Performance Testing and Tuning - Part II

by ChandraMohan Lingam


Capture good performance requirements when tuning an application.

As you have read in Part 1 of this series, we provided insight into designing good performance tests and strategies for identifying potential problems.

Now in Part 2, we will examine techniques for capturing good performance requirements and discuss practical issues that developers face when performance-tuning an application. Often, performance testing is done on the complete system and while this is comprehensive, it is expensive and allows issues to accumulate over time. Having a mechanism to quickly performance-test key components and interaction among key components can significantly minimize the performance related risks.

Practical Issues

Capturing Throughput Requirement

A good performance requirement forms the foundation of performance testing and tuning activity. Having a clear and measurable performance requirement allows the team to gain a clear picture on the overall goals and objectives. If the team is capturing performance requirements for the first time, issues like identifying throughput and how to handle concurrent users can be challenging. However, with a systematic approach, it is a fairly straightforward exercise to build a reasonable estimate.

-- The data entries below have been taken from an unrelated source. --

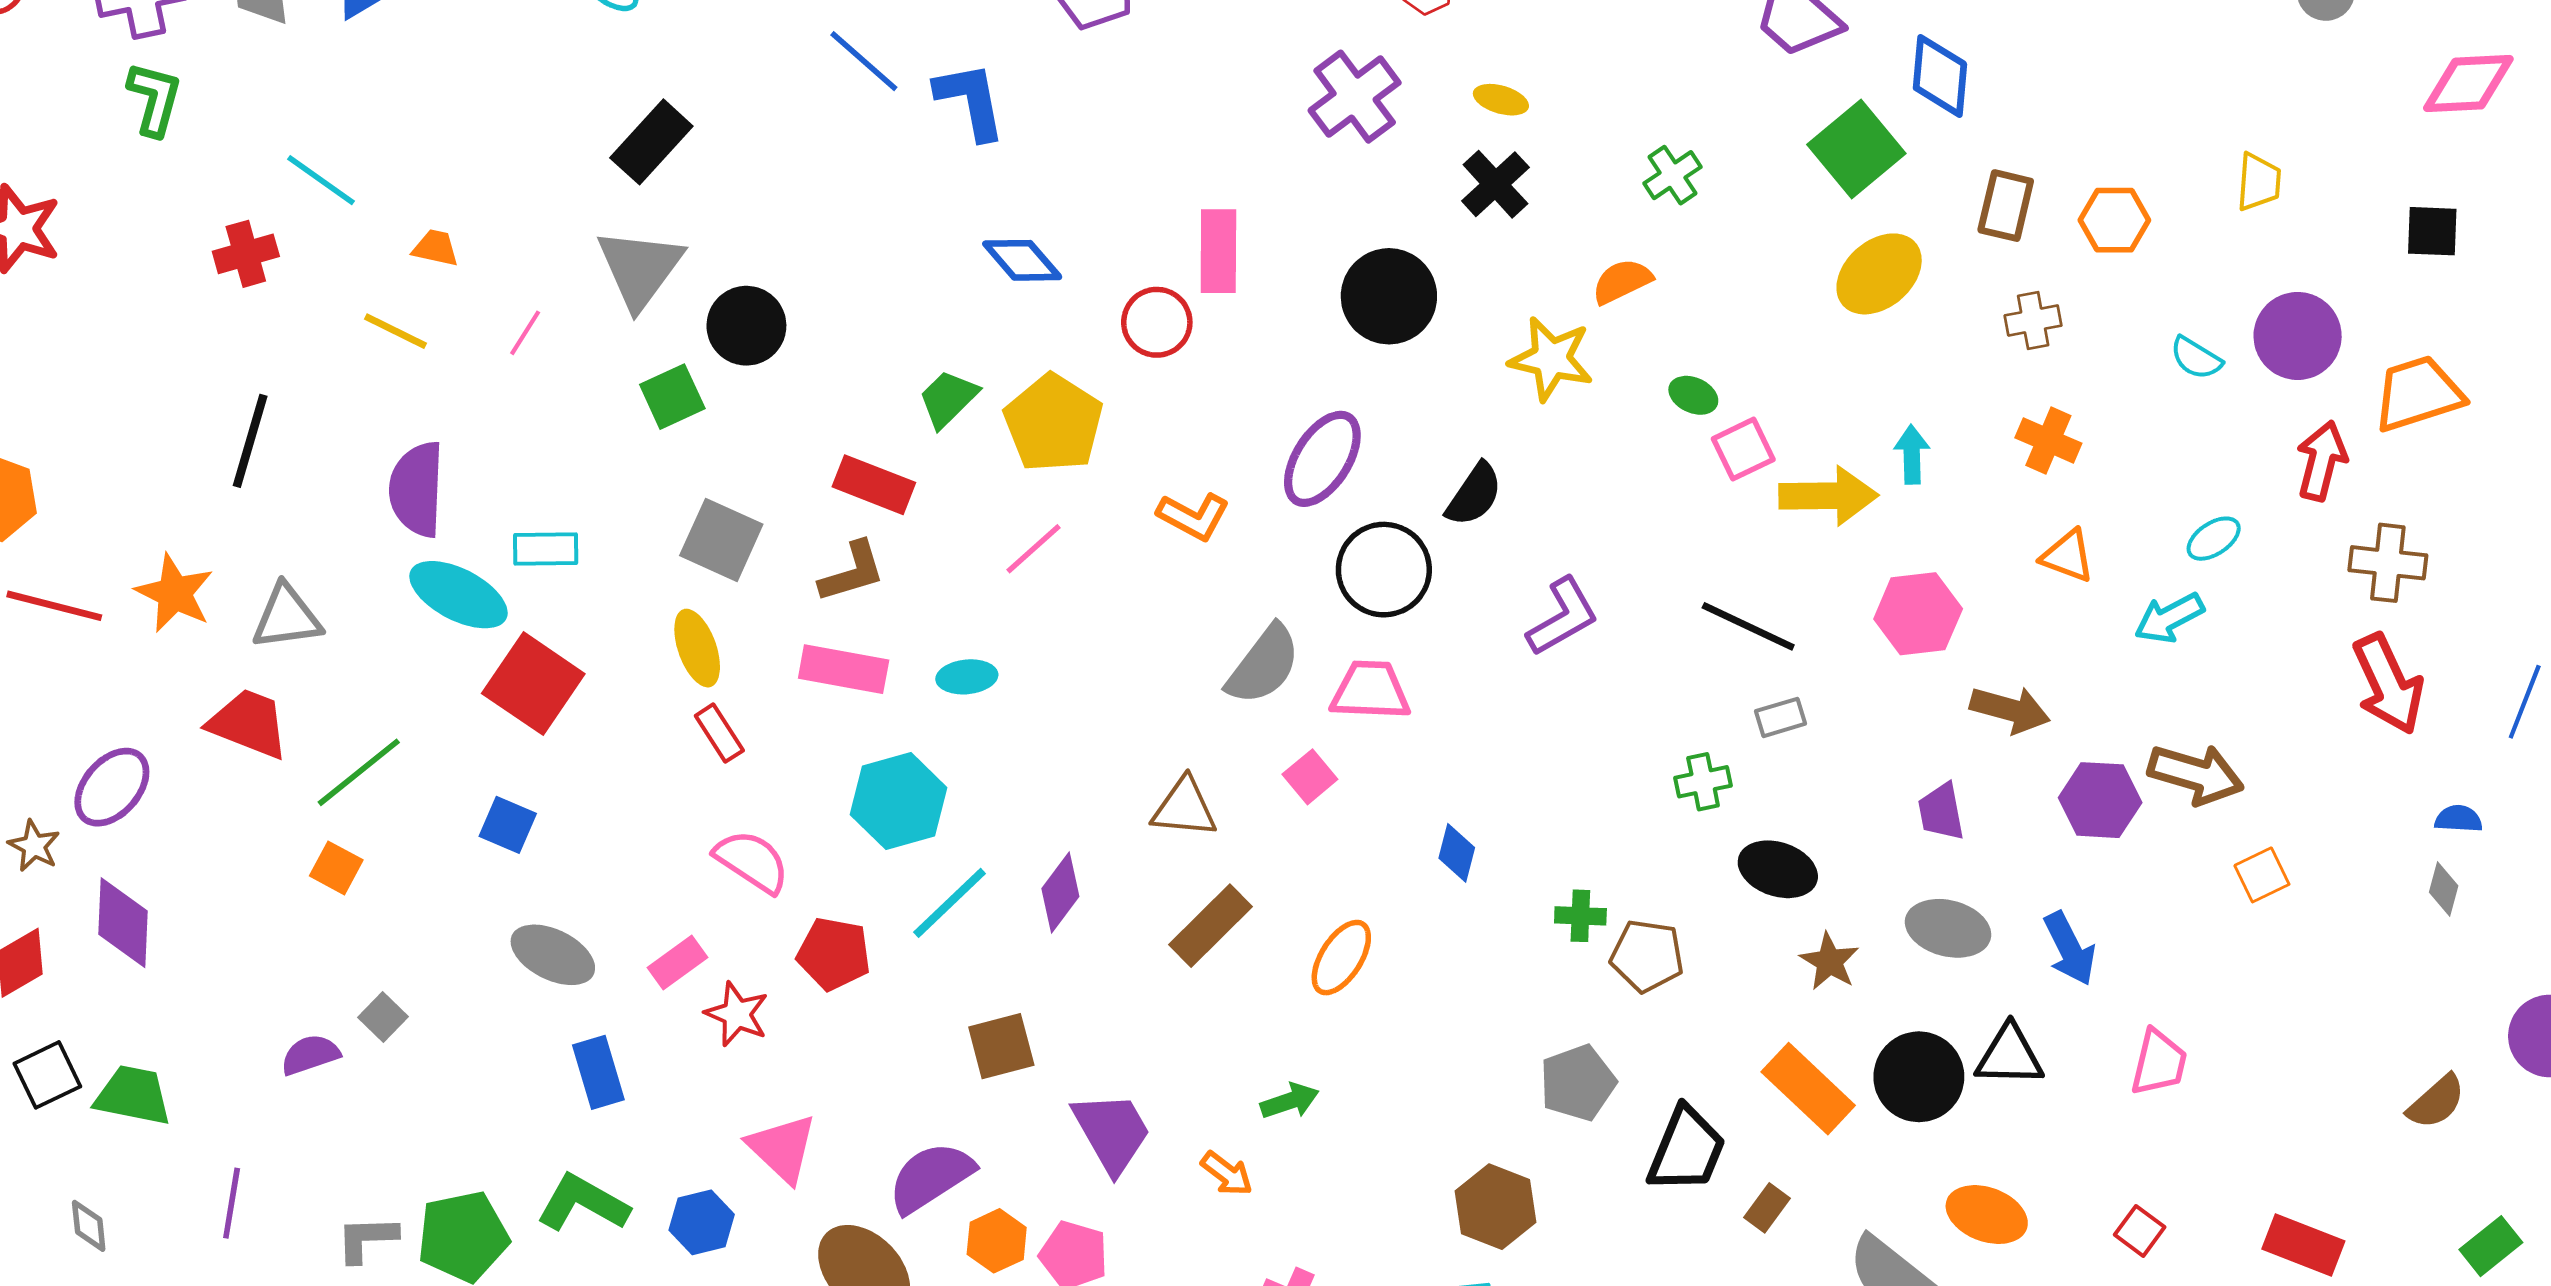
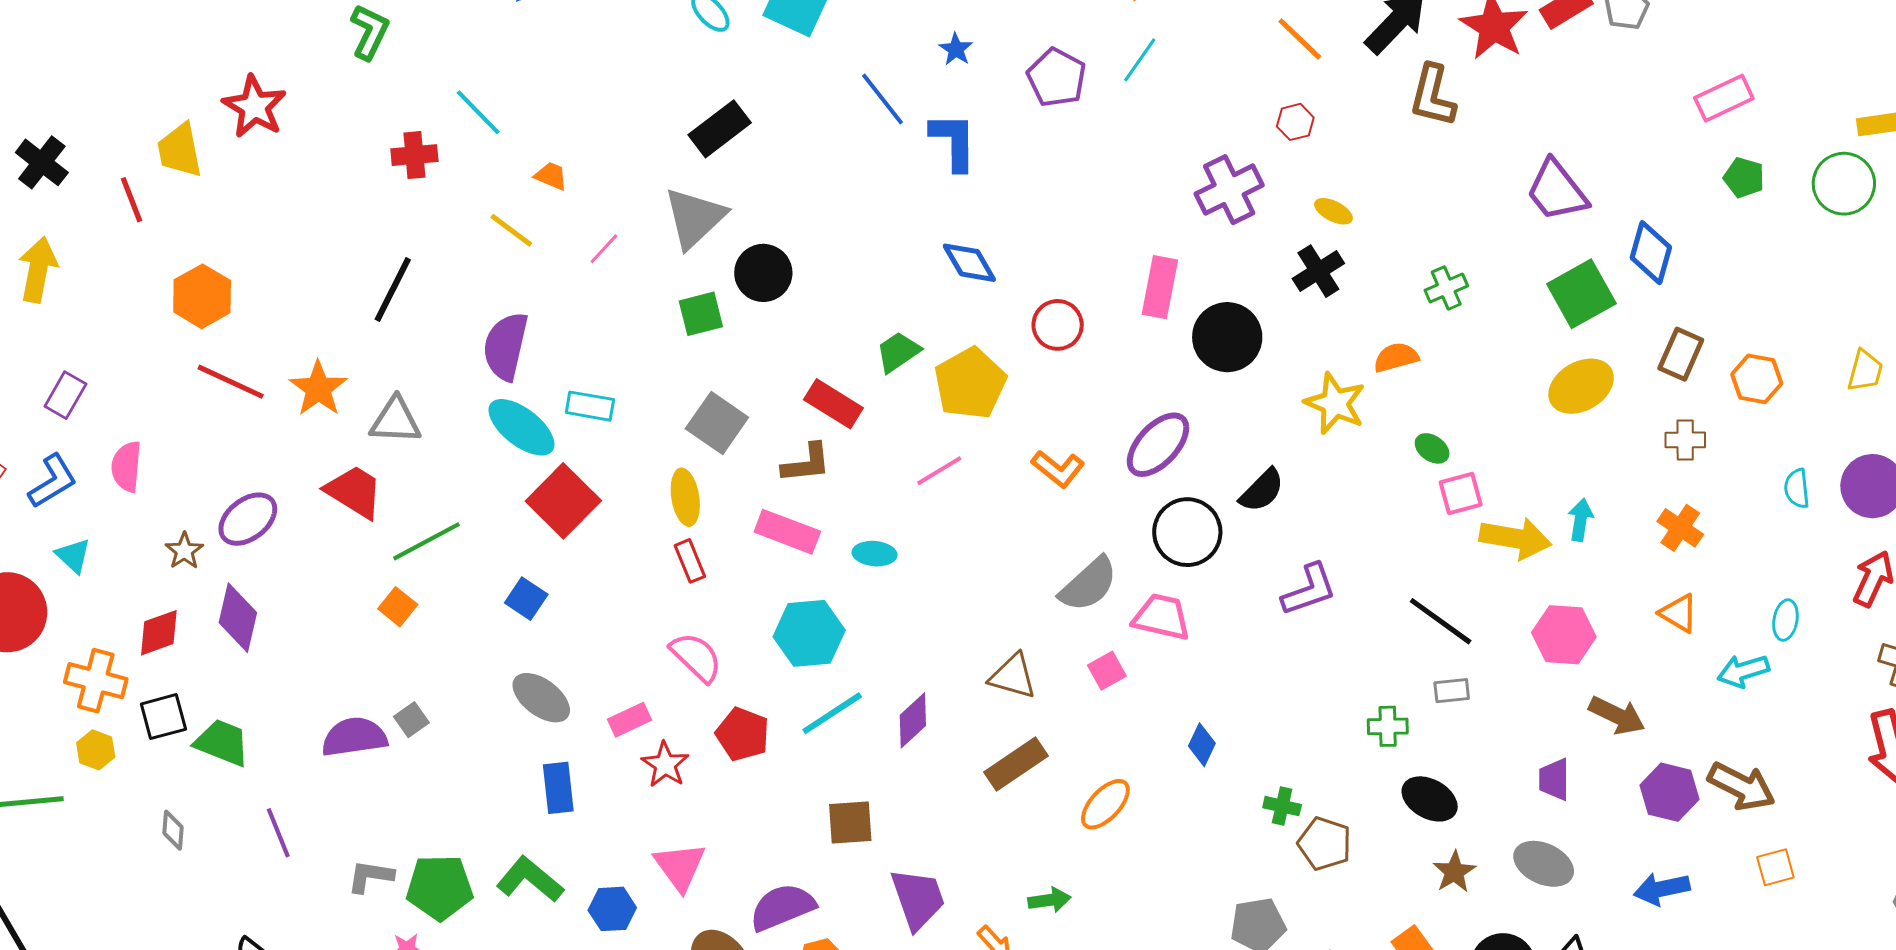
pink rectangle: (1218, 251) -> (1160, 287), moved
cyan semicircle: (2196, 358) -> (1797, 488), turned 42
cyan ellipse: (2214, 539) -> (1785, 620), turned -57
blue arrow: (2070, 949) -> (1662, 889), moved, turned 94
purple semicircle: (310, 1055) -> (354, 737), size x1.5
purple line: (232, 1203) -> (278, 833), turned -42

Throughput Calculation for a Use Case
Summary of Steps

In order to calculate the throughput requirements, it must be identified how an end-user will use the system. Please note that the term user represents a person or another system.

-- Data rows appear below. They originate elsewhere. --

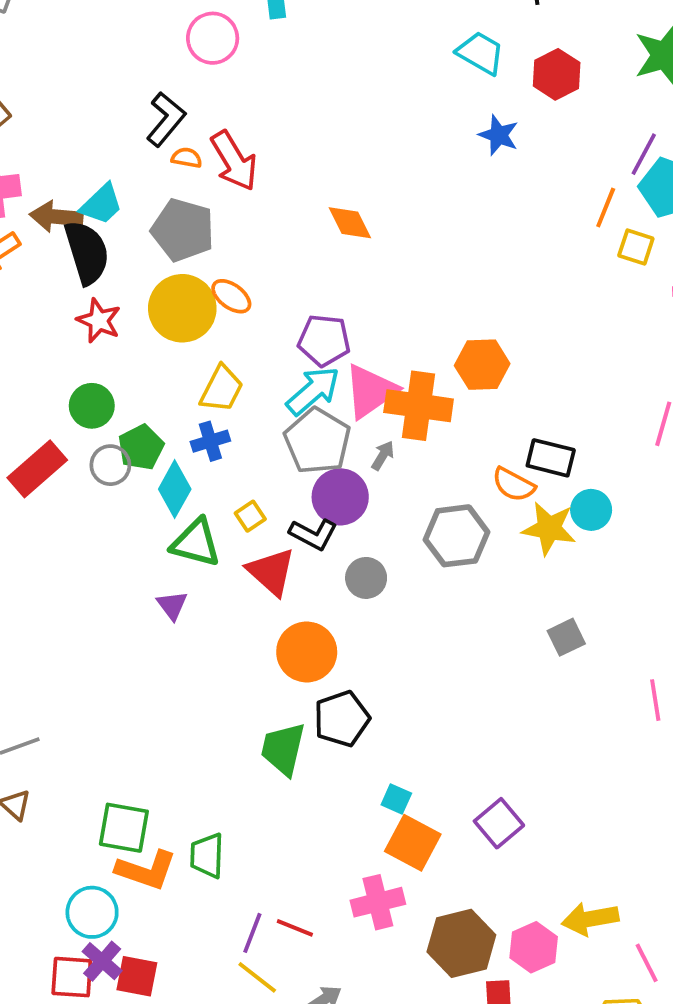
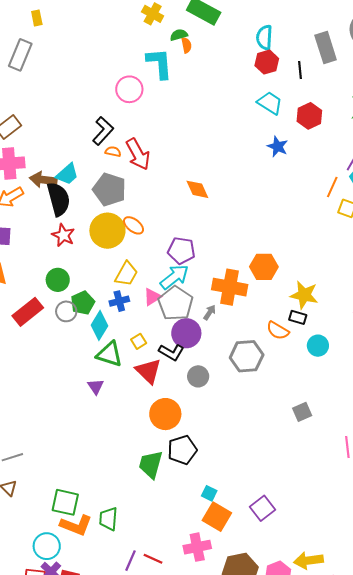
pink triangle: (370, 391) -> (152, 297), moved, size x0.6
black rectangle: (551, 458) -> (298, 317), size x0.7
yellow star: (549, 528) -> (304, 295), moved

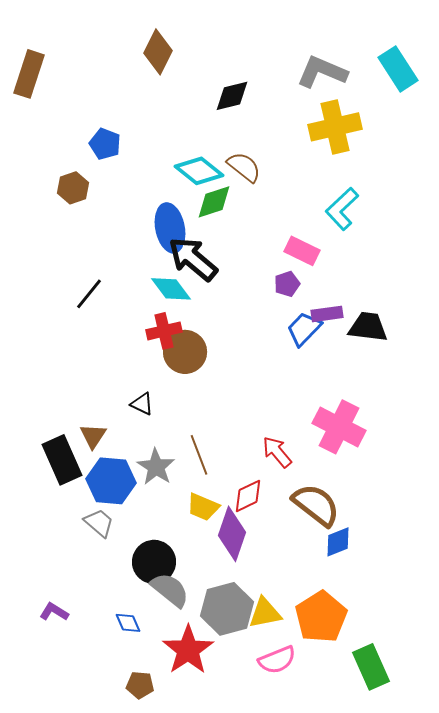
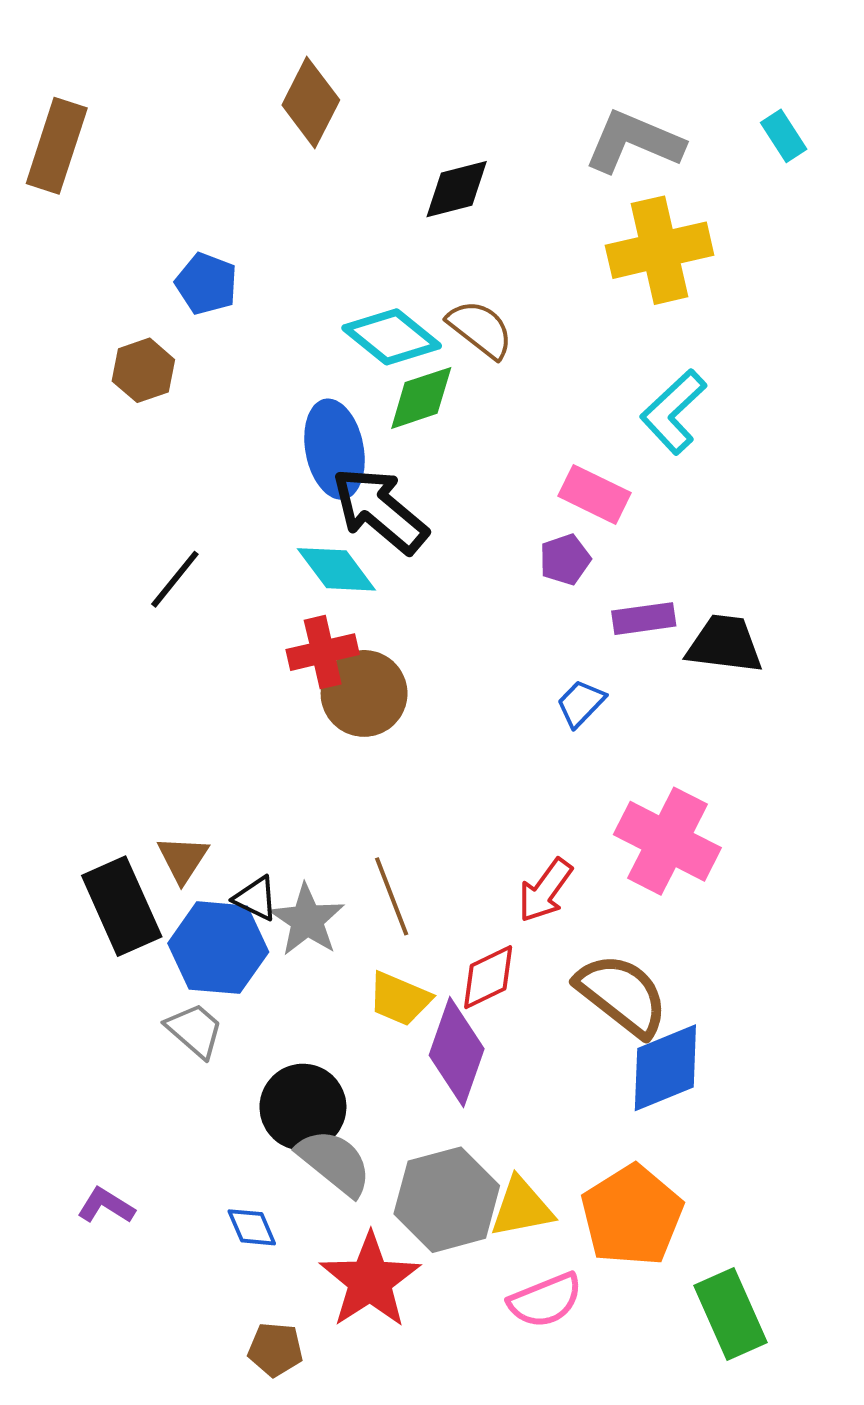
cyan rectangle: (398, 69) -> (784, 136), size x0.6
blue trapezoid: (304, 329) -> (581, 703), moved, size x0.7
black triangle: (142, 404) -> (256, 898), moved
red arrow: (277, 452) -> (545, 890), turned -104
blue diamond: (338, 542) -> (665, 1068), size x1.5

  1. For each use case, the user performs a series of steps to complete an operation.
  2. For each step you must:
    • Determine the maximum acceptable system response time.
    • Identify the average number of calls that can be made if more than one call can be made to the system during a step.
  3. Calculate the total number of requests for an operation.
  4. Calculate the total time for an operation.
  5. Identify the simultaneous users who will be using this use case.
  6. Extrapolate requests based on the number of simultaneous users. This step is used to identify the impact of concurrency on completion time and hence the throughput. There are several factors that can impact throughput:
    • Shared access to same data.
      For example, a row in a database or a method with static variables.
    • Shared hardware resources, like a CPU cache.
    • Resource constraints like memory and network bandwidth.
    • Nature of the application. The application can be processor intensive, I/O intensive, or a mixture of both. The latter type typically scales better with concurrency.
      Note: If the application deteriorates significantly with concurrent users, Intel® Thread Profiler tools are useful in pinpointing the bottleneck.
  7. Calculate the throughput in requests per second.
  8. Define the performance requirements.


Throughput Calculation

Example 1:
In this example, imagine a retail store warehouse receiving a truckload of products. One of the use cases could be:

A store employee has to verify the product against the purchase order, visually inspect the boxes for damage, and record the receipt of the products in the system.

The steps the user goes through when receiving a product:

  1. The employee performs a quick visual inspection of the box for damages. – 5 seconds
  2. The employee scans the box and the system pulls the relevant purchase order details. – 2 seconds
  3. The employee verifies the information and confirms the receipt. – 3 seconds

Throughput calculation for this use case:

  1. The employee takes approximately 10 seconds to confirm one receipt (including time spent by the user and system).
  2. In one minute, an employee can receive 6 boxes.
  3. With 25 employees, in one minute, total number boxes that can be received = 25 X 6 = 150 boxes/minute.
  4. Each receive operation takes two requests (retrieving purchase orders and confirming the receipts). The total number of requests equals 300/minute.
  5. Total Requests/Second:
    • 300/60 = 5 requests/second (with uniform distribution of traffic).
    • If 25 employees submit requests at the same time, then the total requests may be 25 requests/second.
    • With 30% buffer, total requests comes to 33 requests/second.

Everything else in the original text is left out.